Project 1

1. Introduction and Domain
2. Functional Requirements
3. Non-Functional Requirements
4. Demonstration
5. Simplifications and Assumptions
6. Example Use
7. Getting Technical Help
8. Addition in 2018: Default Destructors

Feedback from 2017 said this project was to simple. To that end, there is now an addition called Default destructors below. The rest of the text is unchanged because there was no time to update it. So first read everything through, then Default destructors and think of that as an extension which might augment or contradict other things stated elsewhere (like the size of the object header etc.).

1 Introduction and Domain

This project is about manual memory management in C. The are several reasons for choosing this domain for the class project:

We do not get to work enough on it before in the course
It is at a suitable level of abstraction for a project in C
It forces you to really get comfortable with pointers, which is one of the hardest concepts in programming

The goal of this project is to develop a C library for managing memory in arbitrary C programs. Traditionally, C programs use malloc()¹ and free() to reserve and return memory.

This approach is hard in the sense that there is nothing that helps a programmer to make the call when some memory can safely be returned to the system. Failing to return memory will cause leaks which will eventually make programs crash and burn. Returning memory too early will instead cause programs to corrupt memory (because technically we have two objects overlapping in memory). Returning the same memory multiple times with free() tends to lead to hard crashes. In short, manual memory management is an unforgiving undertaking.

2 Functional Requirements

2.1 Reference Counting

The system you are implementing should support reference counting. This means that each object has an associated counter that tracks the number of pointers to that object. When an object is created, its reference count is 0. Its count can subsequently be manipulated by the functions retain() and release() which increments respectively decrements a reference count by 1.

If release() is called on an object with a reference count of 1, the object is considered garbage and shall be free’d.

Calling retain() and release() on NULL is supported and should simply be ignored.

For simplicity, we will only count pointers on the heap. If an object is allocated and never retained(), it can be deleted by calling deallocate(). Calling deallocate() on an object with a non-zero reference count is an error.

2.2 Destructors

The system you are implementing should support destructor functions. This means that each object (may) have one associated function that is called right before the object’s memory is free’d.

Destructors are useful for resource management, including freeing complicated data structures. For example, consider a linked list. The destructor for a link should be a function that calls release() on the link’s next pointer². Similarly, the destructor for the list head calls release() on both first and last.
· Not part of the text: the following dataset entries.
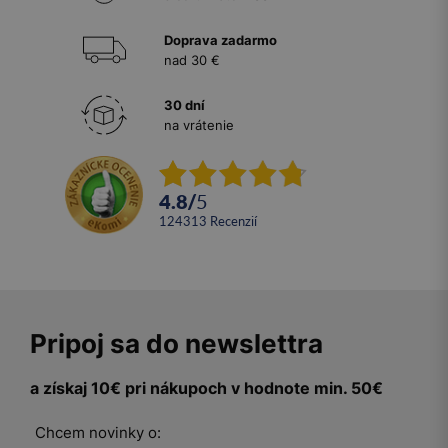
Doprava zadarmo
nad 30 €
30 dní
na vrátenie
4.8
/
5
124313
recenzií
Pripoj sa do newslettra
a získaj 10€ pri nákupoch v hodnote min. 50€
Chcem novinky o: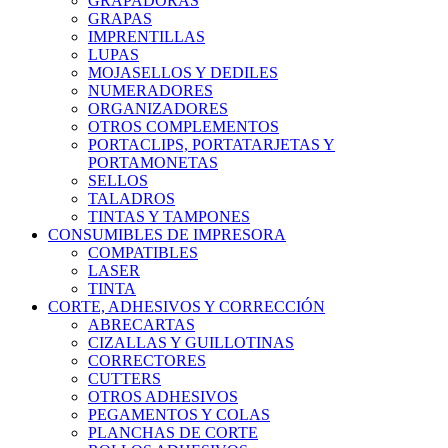
GRAPADORAS
GRAPAS
IMPRENTILLAS
LUPAS
MOJASELLOS Y DEDILES
NUMERADORES
ORGANIZADORES
OTROS COMPLEMENTOS
PORTACLIPS, PORTATARJETAS Y
PORTAMONETAS
SELLOS
TALADROS
TINTAS Y TAMPONES
CONSUMIBLES DE IMPRESORA
COMPATIBLES
LASER
TINTA
CORTE, ADHESIVOS Y CORRECCIÓN
ABRECARTAS
CIZALLAS Y GUILLOTINAS
CORRECTORES
CUTTERS
OTROS ADHESIVOS
PEGAMENTOS Y COLAS
PLANCHAS DE CORTE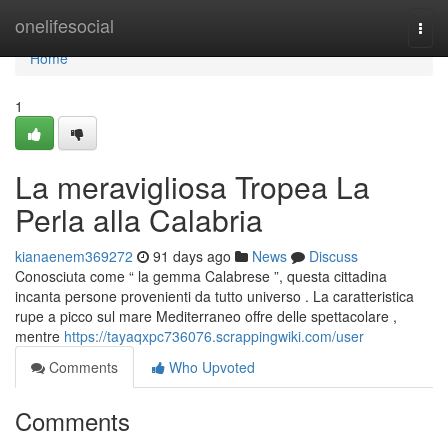
Home
onelifesocial
Togg
navi
Home
1
La meravigliosa Tropea La
Perla alla Calabria
kianaenem369272
91 days ago
News
Discuss
Conosciuta come “ la gemma Calabrese ”, questa cittadina
incanta persone provenienti da tutto universo . La caratteristica
rupe a picco sul mare Mediterraneo offre delle spettacolare ,
mentre
https://tayaqxpc736076.scrappingwiki.com/user
Comments
Who Upvoted
Comments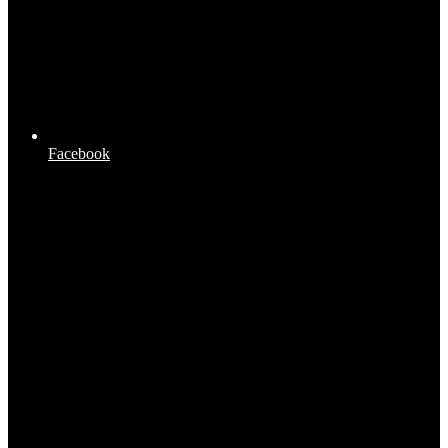
Facebook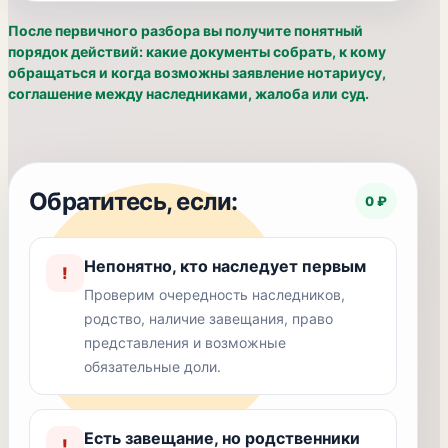
После первичного разбора вы получите понятный
порядок действий: какие документы собрать, к кому
обращаться и когда возможны заявление нотариусу,
соглашение между наследниками, жалоба или суд.
Обратитесь, если:
0 ₽
Непонятно, кто наследует первым
!
Проверим очередность наследников,
родство, наличие завещания, право
представления и возможные
обязательные доли.
Есть завещание, но родственники
!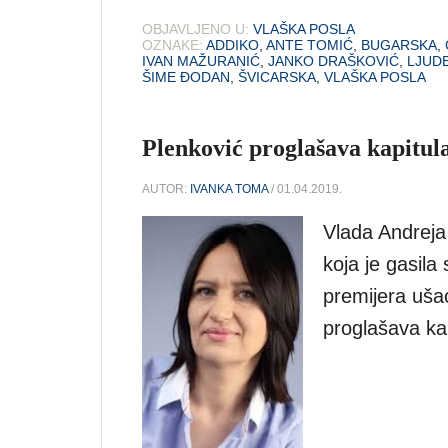
OBJAVLJENO U:
VLAŠKA POSLA
OZNAKE:
ADDIKO
,
ANTE TOMIĆ
,
BUGARSKA
,
IVAN MAŽURANIĆ
,
JANKO DRAŠKOVIĆ
,
LJUDE
ŠIME ĐODAN
,
ŠVICARSKA
,
VLAŠKA POSLA
Plenković proglašava kapitul
AUTOR:
IVANKA TOMA
/ 01.04.2019.
Vlada Andreja
koja je gasila
premijera uša
proglašava ka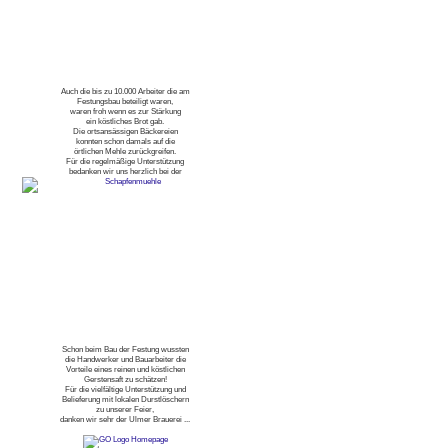
Auch die bis zu 10.000 Arbeiter die am
Festungsbau beteiligt waren,
waren froh wenn es zur Stärkung
ein köstliches Brot gab.
Die ortsansässigen Bäckereien
konnten schon damals auf die
örtlichen Mehle zurückgreifen.
Für die regelmäßige Unterstützung
bedanken wir uns herzlich bei der
Schon beim Bau der Festung wussten
die Handwerker und Bauarbeiter die
Vorteile eines reinen und köstlichen
Gerstensaft zu schätzen!
Für die vielfältige Unterstützung und
Belieferung mit lokalen Durstlöschern
zu unserer Feier,
danken wir sehr der Ulmer Brauerei ...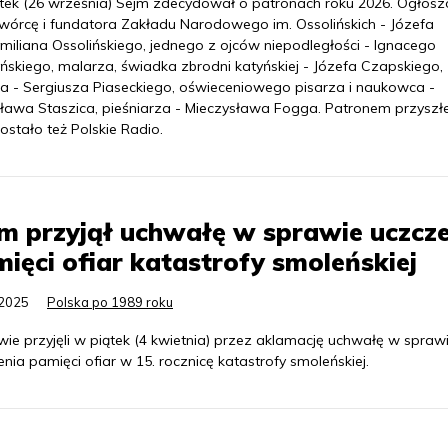
tek (26 września) Sejm zdecydował o patronach roku 2026. Ogłos
 twórcę i fundatora Zakładu Narodowego im. Ossolińskich - Józefa
miliana Ossolińskiego, jednego z ojców niepodległości - Ignacego
ńskiego, malarza, świadka zbrodni katyńskiej - Józefa Czapskiego,
za - Sergiusza Piaseckiego, oświeceniowego pisarza i naukowca -
sława Staszica, pieśniarza - Mieczysława Fogga. Patronem przyszł
ostało też Polskie Radio.
m przyjął uchwałę w sprawie uczcz
ięci ofiar katastrofy smoleńskiej
.2025
Polska po 1989 roku
ie przyjęli w piątek (4 kwietnia) przez aklamację uchwałę w spraw
nia pamięci ofiar w 15. rocznicę katastrofy smoleńskiej.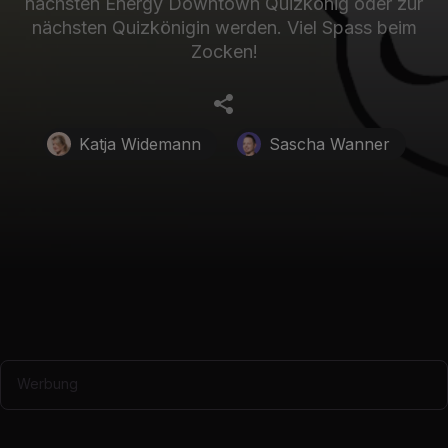
nächsten Energy Downtown Quizkönig oder zur
nächsten Quizkönigin werden. Viel Spass beim
Zocken!
Katja Widemann
Sascha Wanner
Werbung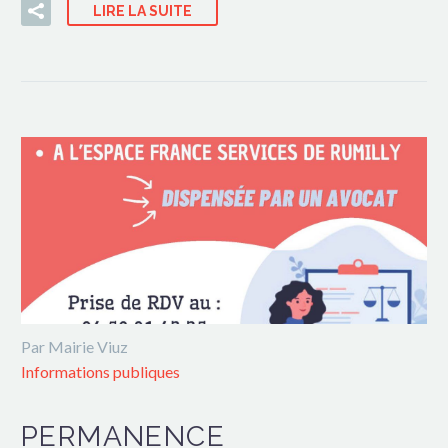
LIRE LA SUITE
Par Mairie Viuz
Informations publiques
PERMANENCE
2.3 Dealing with Cascading Frees

Consider the linked list example above: if implemented naively, freeing a very large linked list (think millions of elements) will at best cause the program to spend many consecutive cycles on freeing links, and at worst cause the program to run out of stack space. Neither behaviour is acceptable.

The system you are implementing must avoid both these pathological cases, by supporting setting an upper limit on how many objects are free’d at once (set_cascade_limit()).
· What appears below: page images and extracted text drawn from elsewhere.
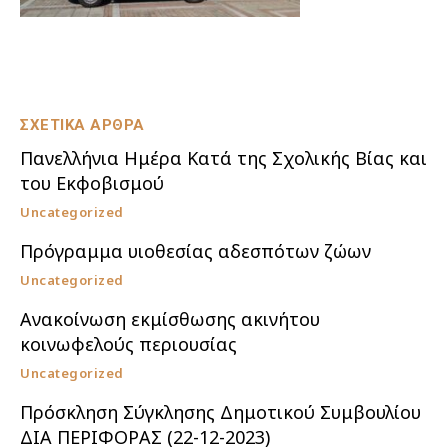
ΣΧΕΤΙΚΑ ΑΡΘΡΑ
Πανελλήνια Ημέρα Κατά της Σχολικής Βίας και
του Εκφοβισμού
Uncategorized
Πρόγραμμα υιοθεσίας αδεσπότων ζώων
Uncategorized
Ανακοίνωση εκμίσθωσης ακινήτου
κοινωφελούς περιουσίας
Uncategorized
Πρόσκληση Σύγκλησης Δημοτικού Συμβουλίου
ΔΙΑ ΠΕΡΙΦΟΡΑΣ (22-12-2023)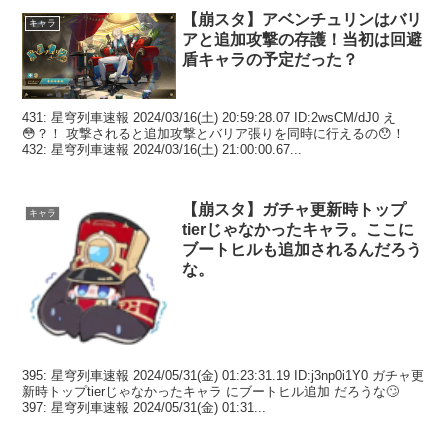
【崩スタ】アベンチュリンはバリ
キャラ
アと追加攻撃の存護！当初は回避
盾キャラの予定だった？
431: 星穹列車速報 2024/03/16(土) 20:59:28.07 ID:2wsCM/dJ0 え
😳？！ 攻撃されると追加攻撃とバリア張りを同時に行えるの😯！
432: 星穹列車速報 2024/03/16(土) 21:00:00.67...
【崩スタ】ガチャ更新時トップ
キャラ
tierじゃなかったキャラ。ここに
ブートヒルも追加されるんだろう
な。
395: 星穹列車速報 2024/05/31(金) 01:23:31.19 ID:j3np0i1Y0 ガチャ更
新時トップtierじゃなかったキャラ にブートヒル追加 だろうな🙄
397: 星穹列車速報 2024/05/31(金) 01:31...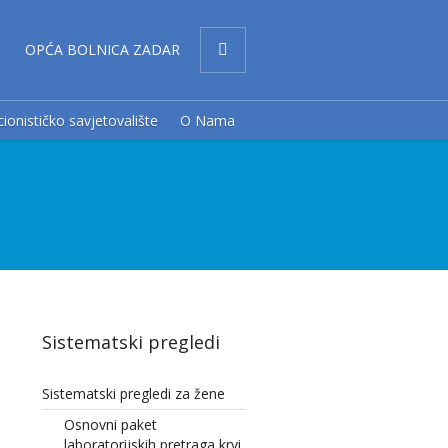
OPĆA BOLNICA ZADAR
cionističko savjetovalište
O Nama
Sistematski pregledi
Sistematski pregledi za žene
Osnovni paket
laboratorijskih pretraga krvi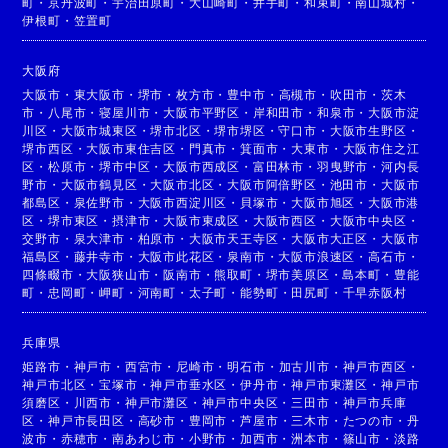
町
・
京丹波町
・
宇治田原町
・
大山崎町
・
井手町
・
和束町
・
南山城村
・
伊根町
・
笠置町
大阪府
大阪市
・
東大阪市
・
堺市
・
枚方市
・
豊中市
・
高槻市
・
吹田市
・
茨木
市
・
八尾市
・
寝屋川市
・
大阪市平野区
・
岸和田市
・
和泉市
・
大阪市淀
川区
・
大阪市城東区
・
堺市北区
・
堺市堺区
・
守口市
・
大阪市生野区
・
堺市西区
・
大阪市東住吉区
・
門真市
・
箕面市
・
大東市
・
大阪市住之江
区
・
松原市
・
堺市中区
・
大阪市西成区
・
富田林市
・
羽曳野市
・
河内長
野市
・
大阪市鶴見区
・
大阪市北区
・
大阪市阿倍野区
・
池田市
・
大阪市
都島区
・
泉佐野市
・
大阪市西淀川区
・
貝塚市
・
大阪市旭区
・
大阪市港
区
・
堺市東区
・
摂津市
・
大阪市東成区
・
大阪市西区
・
大阪市中央区
・
交野市
・
泉大津市
・
柏原市
・
大阪市天王寺区
・
大阪市大正区
・
大阪市
福島区
・
藤井寺市
・
大阪市此花区
・
泉南市
・
大阪市浪速区
・
高石市
・
四條畷市
・
大阪狭山市
・
阪南市
・
熊取町
・
堺市美原区
・
島本町
・
豊能
町
・
忠岡町
・
岬町
・
河南町
・
太子町
・
能勢町
・
田尻町
・
千早赤阪村
兵庫県
姫路市
・
神戸市
・
西宮市
・
尼崎市
・
明石市
・
加古川市
・
神戸市西区
・
神戸市北区
・
宝塚市
・
神戸市垂水区
・
伊丹市
・
神戸市東灘区
・
神戸市
須磨区
・
川西市
・
神戸市灘区
・
神戸市中央区
・
三田市
・
神戸市兵庫
区
・
神戸市長田区
・
高砂市
・
豊岡市
・
芦屋市
・
三木市
・
たつの市
・
丹
波市
・
赤穂市
・
南あわじ市
・
小野市
・
加西市
・
洲本市
・
篠山市
・
淡路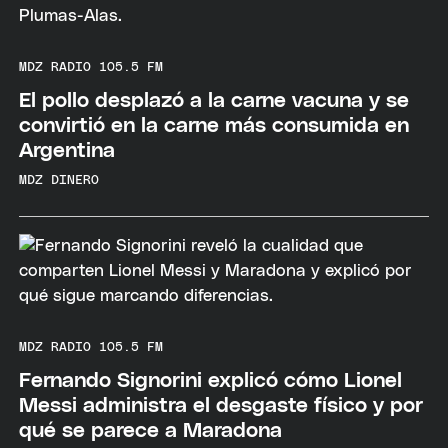
MDZ RADIO 105.5 FM
El pollo desplazó a la carne vacuna y se
convirtió en la carne más consumida en
Argentina
MDZ DINERO
MDZ RADIO 105.5 FM
Fernando Signorini explicó cómo Lionel
Messi administra el desgaste físico y por
qué se parece a Maradona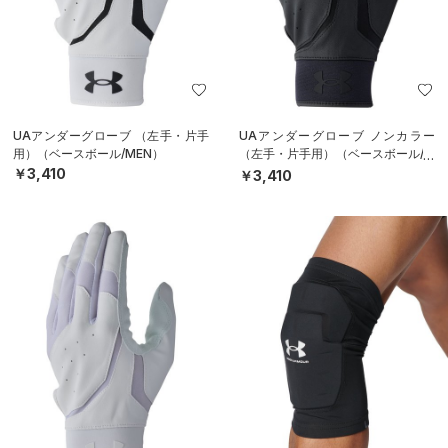
UAアンダーグローブ （左手・片手
UAアンダーグローブ ノンカラー
用）（ベースボール/MEN）
（左手・片手用）（ベースボール/M
EN）
￥3,410
￥3,410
To avoid oversubscribing to memory, you can delay outstanding free’s until next allocation. When freeing in conjunction with allocation, the cascade limit must be respected as usual, unless the amount of memory free’d is less than the bytes requested for allocation. In that case, your system is allowed to free objects until the requested number of bytes have been free’d or there are no more objects to free.

To reduce memory pressure, the system should also provide a cleanup() function that free’s all objects whose reference count is 0, regardless of the cascade limit.

2.4 Complete Header File

Listing 1: refmem.h

#pragma once

typedef void obj;
typedef void(*function1_t)(obj *);

void retain(obj *);
void release(obj *);
size_t rc(obj *);
obj *allocate(size_t bytes, function1_t destructor);
obj *allocate_array(size_t elements, size_t elem_size, function1_t destructor);
void deallocate(obj *);
void set_cascade_limit(size_t);
size_t get_cascade_limit();
void cleanup();
void shutdown();

The function rc() returns an object’s reference count. The allocate() function is the equivalent of malloc() and takes a function pointer to a destructor function, possibly NULL. The allocate_array() function is the equivalent of calloc() and too takes a function pointer to a destructor function, possibly NULL, which is called for each non-NULL element. The function deallocate() is the equivalent of free() but is only allowed to be called on objects p for which rc(p) = 0. Calling deallocate() on an object runs its destructor (if any).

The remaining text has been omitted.